Shooting Fish in a Barrel - Shorting Penny Stock Promotions

The worst nightmare of the short seller is to take a position in an obviously overpriced stock only to find that the darn thing is actually a real company and it keeps growing, with the stock price going up continually.

They say that you can boil a frog if you raise the temperature in the pot slow enough. 


Well, the sensation you have as a short seller who has shorted a real high growth company is the sensation that the frog must have – you know that you are more and more uncomfortable, but the distress is not strong enough to get out until you suddenly realize that you have been boiled alive.

To avoid this distress, we look for stocks that can never make it, that have huge hidden issues like  undisclosed criminal convictions of the principals or worse.

The problem of shorting a real company that looks like a promotion will rarely if ever occur if you stick to shorting penny stocks.

Most penny stocks are unvarnished promotions with no merit.  Pump and dump penny stock promotions.

If there is any problems with these stocks, it is (1) you can never tell when the promoters will pull the plug so it is hard to pick the peak and (2) you might not be able to short enough.

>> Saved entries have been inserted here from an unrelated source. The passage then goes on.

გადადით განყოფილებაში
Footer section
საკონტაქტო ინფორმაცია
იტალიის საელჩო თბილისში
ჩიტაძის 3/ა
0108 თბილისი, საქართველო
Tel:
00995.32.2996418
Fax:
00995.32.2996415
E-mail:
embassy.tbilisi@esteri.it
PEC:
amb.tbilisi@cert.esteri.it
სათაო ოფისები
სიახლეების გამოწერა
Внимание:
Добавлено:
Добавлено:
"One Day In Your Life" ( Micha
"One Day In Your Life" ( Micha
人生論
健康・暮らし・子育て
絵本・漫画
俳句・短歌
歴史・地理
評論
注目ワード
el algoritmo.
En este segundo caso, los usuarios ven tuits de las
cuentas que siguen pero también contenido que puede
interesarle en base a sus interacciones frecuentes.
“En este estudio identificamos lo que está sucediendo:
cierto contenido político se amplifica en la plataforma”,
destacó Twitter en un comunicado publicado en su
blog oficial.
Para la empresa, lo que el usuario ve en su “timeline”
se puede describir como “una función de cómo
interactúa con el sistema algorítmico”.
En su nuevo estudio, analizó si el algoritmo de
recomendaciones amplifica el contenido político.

As to not predicting the peak, that will limit your profit but not give you a loss. Most of these promotions will go to oblivion, so no matter where you shorted them, you will inevitably profit. The question is only how much.

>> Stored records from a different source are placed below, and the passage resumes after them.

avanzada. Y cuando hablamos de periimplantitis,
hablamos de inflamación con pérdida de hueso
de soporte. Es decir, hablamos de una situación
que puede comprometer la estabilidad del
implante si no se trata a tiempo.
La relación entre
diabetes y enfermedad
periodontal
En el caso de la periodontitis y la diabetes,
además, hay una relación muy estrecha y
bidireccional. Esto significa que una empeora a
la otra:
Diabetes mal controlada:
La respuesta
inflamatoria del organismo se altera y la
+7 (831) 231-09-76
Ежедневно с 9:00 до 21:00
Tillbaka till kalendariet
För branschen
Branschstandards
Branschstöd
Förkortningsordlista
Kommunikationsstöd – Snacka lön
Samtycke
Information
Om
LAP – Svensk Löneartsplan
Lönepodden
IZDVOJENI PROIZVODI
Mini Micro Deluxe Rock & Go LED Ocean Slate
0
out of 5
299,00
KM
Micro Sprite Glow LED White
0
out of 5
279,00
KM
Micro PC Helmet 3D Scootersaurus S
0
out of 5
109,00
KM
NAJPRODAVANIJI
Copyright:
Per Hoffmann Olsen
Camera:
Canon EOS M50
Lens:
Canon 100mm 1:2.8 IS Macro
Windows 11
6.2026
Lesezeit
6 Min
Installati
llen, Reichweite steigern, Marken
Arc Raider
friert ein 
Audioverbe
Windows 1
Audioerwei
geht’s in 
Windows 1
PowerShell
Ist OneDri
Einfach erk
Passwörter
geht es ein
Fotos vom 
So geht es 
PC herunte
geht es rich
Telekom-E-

The way penny stock promotions work is that the promoter gets control of a shell company or one with very little business. This can be a Form 10 shell, or a Footnote 32 shell, or just a nearly defunct company.


After that, cheap stock is issued to the promoter and his friends.

To set up the trading, a reverse split may dilute out the prior existing shareholders.

Then a sexy company is merged in the promoter starts developing the market in the stock. More and more promotion is introduced. This stage is called the “pump. When the promoter has had a chance to “dump” his stock, he will pull the plug and stop spending on promotion.



The stock will then crash for lack of new demand.

In your short position, you will find that you are helped by the market makers. 

They know which way the wind blows and will be shorting the stock on the way up and bear raiding the stock as it collapses. A well capitalized market maker will be licking his chops when he sees a rich penny stock promotion. He can just keep shorting all the way up, knowing that his whole position will be profitable eventually, whatever the price.

Usually, these penny stock promotions are wildly under-capitalized. Why spend money on developing your business when you can spend it on stock promotion? Selling stock is a lot more profitable than selling products.

I have seen $4 million spent on stock promotion (on which the promoters made $12 million reportedly) and less than $1 million was raised for the company. The company was lucky to get that. The stock, a former Form 10 company, started trading for real below 60 cents, hit over $2.20 and now, a year or so later is at three cents.

The company is not always to blame. In this case, it was the reverse merger promoters who took advantage of a legitimate start up effort.

Now consider, there was enough volume out there on this one to sell $12 million in stock from 60 cents up to $2.20 and now you can buy it back at three cents -- about a one year round trip. 

Does that roughly 97% profit in a year with little risk that the stock will go higher sound like it might be of interest?